Do NOT add --quantization when loading pre-quantized models. The quantization method is parsed from the model config.

Per-Channel Quantization

For per-channel quantized models (INT8/FP8) with per-token dynamic quantization, you can optionally specify --quantization to use sgl-kernel instead of vLLM kernels:

python -m sglang.launch_server \
    --model-path neuralmagic/Meta-Llama-3.1-8B-Instruct-FP8-dynamic \
    --quantization w8a8_fp8  # Use sgl-kernel FP8 kernel

Quantization Tools

Unsloth (Recommended)

We strongly recommend Unsloth for quantization and deployment.

NVIDIA ModelOpt

NVIDIA ModelOpt provides advanced quantization optimized for NVIDIA hardware.

Quick Start

# Install ModelOpt
pip install nvidia-modelopt

# Quantize and export
python examples/usage/modelopt_quantize_and_export.py quantize \
    --model-path TinyLlama/TinyLlama-1.1B-Chat-v1.0 \
    --export-dir ./quantized_tinyllama_fp8 \
    --quantization-method modelopt_fp8

# Deploy
python -m sglang.launch_server \
    --model-path ./quantized_tinyllama_fp8 \
    --quantization modelopt \
    --port 30000

Available Methods

FP8

modelopt_fp8 - Optimal on NVIDIA Hopper and Blackwell GPUs

FP4

modelopt_fp4 - Optimal on NVIDIA Blackwell GPUs

Python API

import sglang as sgl
from sglang.srt.configs.device_config import DeviceConfig
from sglang.srt.configs.load_config import LoadConfig
from sglang.srt.configs.model_config import ModelConfig
from sglang.srt.model_loader.loader import get_model_loader

# Configure model with quantization
model_config = ModelConfig(
    model_path="TinyLlama/TinyLlama-1.1B-Chat-v1.0",
    quantization="modelopt_fp8",
    trust_remote_code=True,
)

load_config = LoadConfig(
    modelopt_export_path="./exported_model",
    modelopt_checkpoint_save_path="./checkpoint.pth",  # Optional
)

device_config = DeviceConfig(device="cuda")

# Load and quantize
model_loader = get_model_loader(load_config, model_config)
quantized_model = model_loader.load_model(
    model_config=model_config,
    device_config=device_config,
)

Pre-Quantized Models

Load existing pre-quantized ModelOpt models:

# FP8 model
python -m sglang.launch_server \
    --model-path nvidia/Llama-3.1-8B-Instruct-FP8 \
    --quantization modelopt_fp8

# FP4 model
python -m sglang.launch_server \
    --model-path nvidia/Llama-3.3-70B-Instruct-NVFP4 \
    --quantization modelopt_fp4

auto-round

Supports multiple quantization formats and both LLMs and VLMs.

pip install auto-round

LLM Quantization

from auto_round import AutoRound

model_id = "meta-llama/Llama-3.2-1B-Instruct"
quant_path = "Llama-3.2-1B-Instruct-autoround-4bit"

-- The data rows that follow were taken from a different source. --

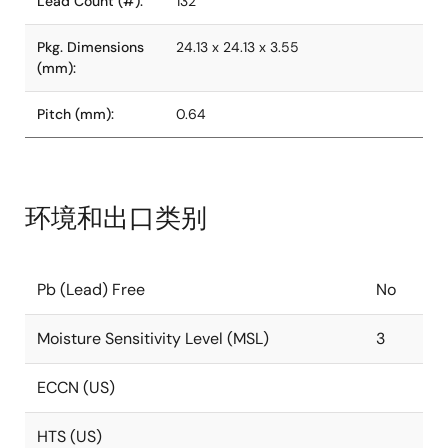
Lead Count (#):
132
Pkg. Dimensions
24.13 x 24.13 x 3.55
(mm):
Pitch (mm):
0.64
环境和出口类别
Pb (Lead) Free
No
Moisture Sensitivity Level (MSL)
3
ECCN (US)
HTS (US)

# Schemes: W2A16, W3A16, W4A16, W8A16, NVFP4, MXFP4, GGUF:Q4_K_M, etc.
scheme = "W4A16"
format = "auto_round"

autoround = AutoRound(model_id, scheme=scheme)
autoround.quantize_and_save(quant_path, format=format)

VLM Quantization

from auto_round import AutoRoundMLLM

model_name = "Qwen/Qwen2-VL-2B-Instruct"
quant_path = "Qwen2-VL-2B-Instruct-autoround-4bit"

autoround = AutoRoundMLLM(model_name, scheme="W4A16")
autoround.quantize_and_save(quant_path, format="auto_round")

Command Line

auto-round \
    --model meta-llama/Llama-3.2-1B-Instruct \
    --bits 4 \
    --group_size 128 \
    --format "auto_round" \
    --output_dir ./tmp_autoround

GPTQModel

pip install gptqmodel --no-build-isolation -v

from datasets import load_dataset
from gptqmodel import GPTQModel, QuantizeConfig

model_id = "meta-llama/Llama-3.2-1B-Instruct"
quant_path = "Llama-3.2-1B-Instruct-gptqmodel-4bit"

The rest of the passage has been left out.